At the Baltimore Post Office, which had low unscheduled leave occurrences, a manager and supervisor explained that once noncompliance of three occurrences within 90 days was detected, management would schedule a meeting with the employee and the union representative to justify the reason(s) for the unscheduled absence. In addition, managers at this site conduct regular reviews of PS Forms 3972 and uses the leave systems’ reports.

Additionally, during the audit, Parkville Branch management began implementing corrective actions by designating a supervisor who is the one solely responsible for monitoring and addressing issues with leave and attendance.
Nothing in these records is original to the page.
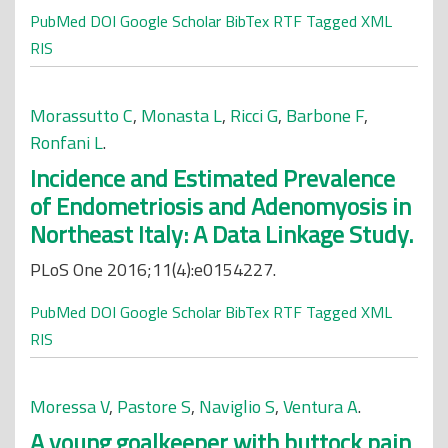
PubMed
DOI
Google Scholar
BibTex
RTF
Tagged
XML
RIS
Morassutto C
,
Monasta L
,
Ricci G
,
Barbone F
,
Ronfani L
.
Incidence and Estimated Prevalence
of Endometriosis and Adenomyosis in
Northeast Italy: A Data Linkage Study.
PLoS One 2016;11(4):e0154227.
PubMed
DOI
Google Scholar
BibTex
RTF
Tagged
XML
RIS
Moressa V
,
Pastore S
,
Naviglio S
,
Ventura A
.
A young goalkeeper with buttock pain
In FY 2016, our risk model identified 7 percent of employees in the Capital Metro Area with 20 or more unscheduled leave occurrences per 100 employees; however, the Baltimore District had 12 percent. By reducing the excessive unscheduled leave of the 280 employees in the Baltimore District to the Capital Metro Area percentage, Baltimore District managers would have reduced their excessive unscheduled leave hours by 44 percent (or 80,063 hours). These hours cost the Postal Service about $736,966 in labor and overtime costs during FY 2016.

What the OIG Recommended

We recommended management issue guidance and reiterate policy for using enterprise Resource Management System reports to manage and document unscheduled leave and to initiate and justify appropriate corrective and disciplinary actions; require managers and supervisors to attend refresher training; and enhance the current district review process to include monitoring protocols that promote supervisor accountability.